About this task ▸ Only the lines below from the one that holds "ам попросился на фронт. Вот и проводила его" through the one that holds "Besnik Qaka rrëfen" should appear in the answer, copied exactly, end lines included and pictures omitted.

Collection entries
----------
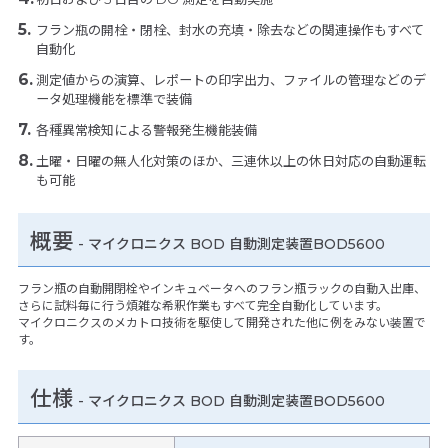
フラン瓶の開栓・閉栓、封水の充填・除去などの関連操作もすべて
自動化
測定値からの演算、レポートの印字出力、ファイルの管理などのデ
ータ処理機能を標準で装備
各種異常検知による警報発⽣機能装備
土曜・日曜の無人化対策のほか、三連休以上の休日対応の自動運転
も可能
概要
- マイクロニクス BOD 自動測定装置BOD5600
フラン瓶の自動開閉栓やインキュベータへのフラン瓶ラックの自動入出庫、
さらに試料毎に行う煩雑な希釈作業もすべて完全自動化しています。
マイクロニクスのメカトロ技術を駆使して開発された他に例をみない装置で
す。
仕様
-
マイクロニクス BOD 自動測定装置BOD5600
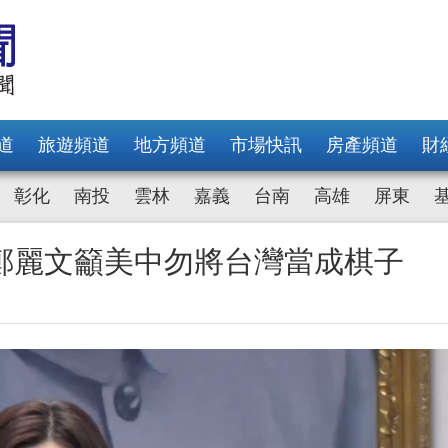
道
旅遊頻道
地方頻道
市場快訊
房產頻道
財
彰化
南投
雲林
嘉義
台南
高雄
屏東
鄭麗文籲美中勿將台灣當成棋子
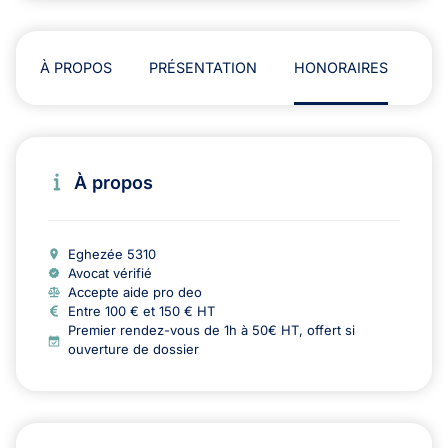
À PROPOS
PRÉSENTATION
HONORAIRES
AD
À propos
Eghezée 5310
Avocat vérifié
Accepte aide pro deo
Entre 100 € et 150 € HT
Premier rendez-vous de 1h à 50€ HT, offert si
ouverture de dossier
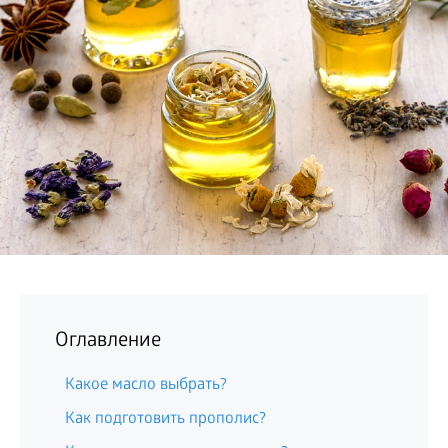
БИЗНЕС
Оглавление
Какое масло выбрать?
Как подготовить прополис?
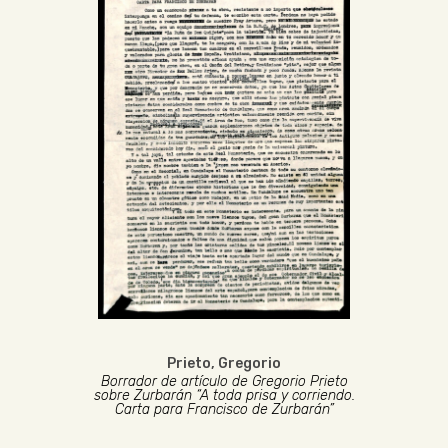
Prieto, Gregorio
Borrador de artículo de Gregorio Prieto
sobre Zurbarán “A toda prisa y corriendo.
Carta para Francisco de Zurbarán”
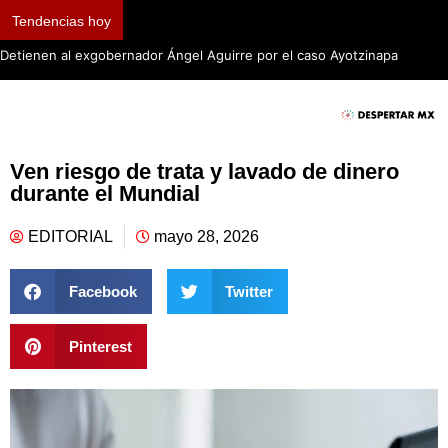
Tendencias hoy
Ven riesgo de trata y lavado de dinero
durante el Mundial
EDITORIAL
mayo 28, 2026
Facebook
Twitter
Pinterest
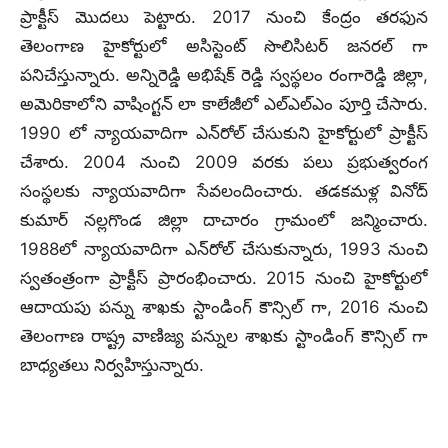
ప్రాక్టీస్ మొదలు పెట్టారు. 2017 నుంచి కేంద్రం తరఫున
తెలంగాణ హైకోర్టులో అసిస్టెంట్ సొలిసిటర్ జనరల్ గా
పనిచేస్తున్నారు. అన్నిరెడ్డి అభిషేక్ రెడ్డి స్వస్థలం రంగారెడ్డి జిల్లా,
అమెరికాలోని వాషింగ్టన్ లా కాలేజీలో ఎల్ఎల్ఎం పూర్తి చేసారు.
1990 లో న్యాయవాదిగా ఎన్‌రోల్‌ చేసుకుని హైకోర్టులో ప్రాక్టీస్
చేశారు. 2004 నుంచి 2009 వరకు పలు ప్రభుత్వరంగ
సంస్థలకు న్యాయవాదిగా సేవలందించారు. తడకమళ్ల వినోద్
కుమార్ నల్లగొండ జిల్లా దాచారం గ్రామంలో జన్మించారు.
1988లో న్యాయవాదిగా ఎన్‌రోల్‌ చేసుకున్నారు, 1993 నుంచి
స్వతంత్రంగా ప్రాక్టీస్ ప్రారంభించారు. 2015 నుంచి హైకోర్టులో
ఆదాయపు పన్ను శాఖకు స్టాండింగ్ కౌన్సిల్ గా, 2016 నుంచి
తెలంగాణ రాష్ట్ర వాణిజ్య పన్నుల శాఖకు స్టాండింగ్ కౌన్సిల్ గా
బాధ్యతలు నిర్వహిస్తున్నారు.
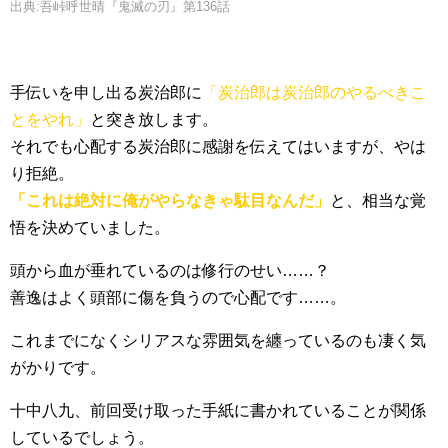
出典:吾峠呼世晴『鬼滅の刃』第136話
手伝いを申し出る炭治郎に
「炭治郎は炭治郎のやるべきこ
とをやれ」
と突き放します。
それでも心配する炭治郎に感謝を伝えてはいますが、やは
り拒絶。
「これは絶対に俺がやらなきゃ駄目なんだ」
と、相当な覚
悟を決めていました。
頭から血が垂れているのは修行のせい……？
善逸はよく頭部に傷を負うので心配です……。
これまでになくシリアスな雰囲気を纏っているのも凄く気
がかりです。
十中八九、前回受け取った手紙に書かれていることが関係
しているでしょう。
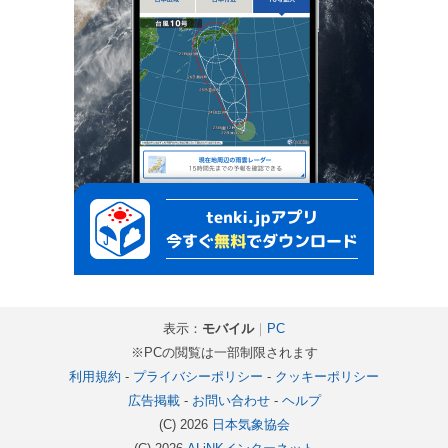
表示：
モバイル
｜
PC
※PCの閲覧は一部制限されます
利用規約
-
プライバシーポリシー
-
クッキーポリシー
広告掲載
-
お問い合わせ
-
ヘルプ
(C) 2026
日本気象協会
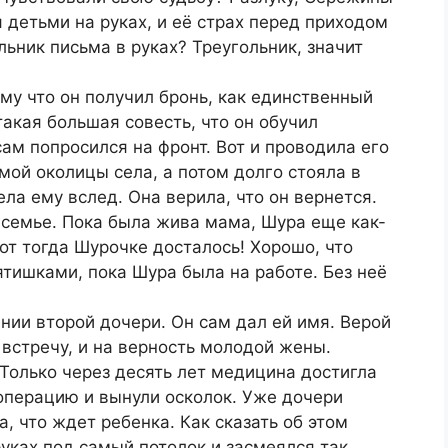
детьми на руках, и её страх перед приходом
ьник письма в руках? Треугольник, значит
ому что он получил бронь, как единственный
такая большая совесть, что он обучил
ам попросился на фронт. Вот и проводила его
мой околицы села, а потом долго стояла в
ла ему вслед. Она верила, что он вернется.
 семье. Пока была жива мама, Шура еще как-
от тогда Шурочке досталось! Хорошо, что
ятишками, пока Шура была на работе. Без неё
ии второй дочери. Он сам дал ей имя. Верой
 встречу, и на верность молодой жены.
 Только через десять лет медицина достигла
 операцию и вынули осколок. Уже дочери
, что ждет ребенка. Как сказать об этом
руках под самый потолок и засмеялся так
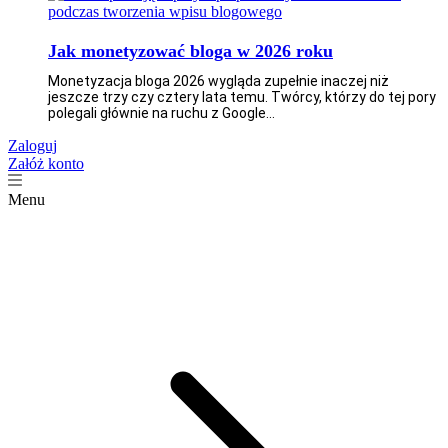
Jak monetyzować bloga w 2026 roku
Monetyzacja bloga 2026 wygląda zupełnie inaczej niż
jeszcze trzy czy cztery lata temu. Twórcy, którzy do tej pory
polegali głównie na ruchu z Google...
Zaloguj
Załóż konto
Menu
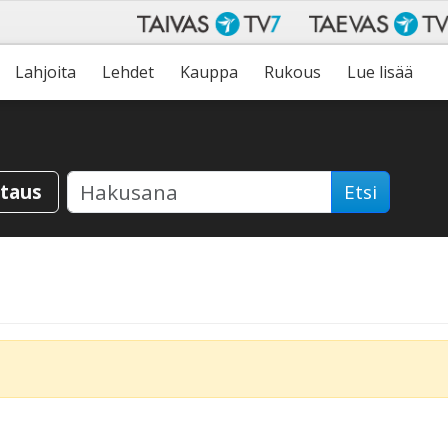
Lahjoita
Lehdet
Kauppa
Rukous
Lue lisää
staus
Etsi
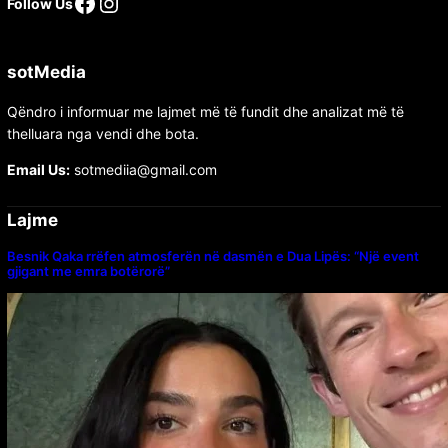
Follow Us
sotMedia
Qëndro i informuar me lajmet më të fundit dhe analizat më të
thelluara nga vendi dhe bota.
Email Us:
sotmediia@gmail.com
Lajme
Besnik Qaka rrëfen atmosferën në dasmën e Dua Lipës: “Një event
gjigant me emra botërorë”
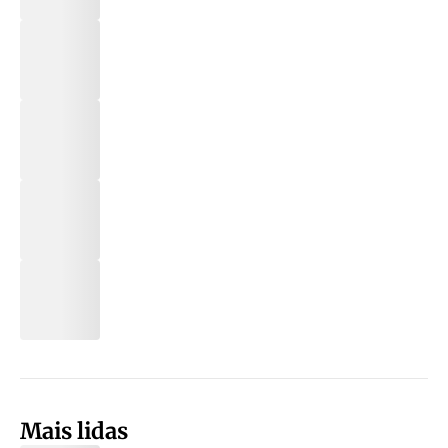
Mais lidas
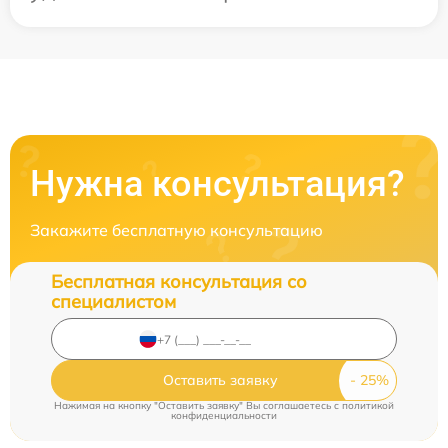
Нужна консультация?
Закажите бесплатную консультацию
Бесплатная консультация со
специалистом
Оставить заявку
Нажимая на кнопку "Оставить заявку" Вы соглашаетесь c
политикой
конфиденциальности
----------
Your solution ▸
ам попросился на фронт. Вот и проводила его
мой околицы села, а потом долго стояла в
ла ему вслед. Она верила, что он вернется.
 семье. Пока была жива мама, Шура еще как-
от тогда Шурочке досталось! Хорошо, что
ятишками, пока Шура была на работе. Без неё
ии второй дочери. Он сам дал ей имя. Верой
 встречу, и на верность молодой жены.
 Только через десять лет медицина достигла
 операцию и вынули осколок. Уже дочери
, что ждет ребенка. Как сказать об этом
руках под самый потолок и засмеялся так
Jak monetyzować bloga w 2026 roku
Monetyzacja bloga 2026 wygląda zupełnie inaczej niż
jeszcze trzy czy cztery lata temu. Twórcy, którzy do tej pory
polegali głównie na ruchu z Google...
Zaloguj
Załóż konto
Menu
Lahjoita
Lehdet
Kauppa
Rukous
Lue lisää
staus
Etsi
Follow Us
sotMedia
Qëndro i informuar me lajmet më të fundit dhe analizat më të
thelluara nga vendi dhe bota.
Email Us:
sotmediia@gmail.com
Lajme
Besnik Qaka rrëfen atmosferën në dasmën e Dua Lipës: “Një event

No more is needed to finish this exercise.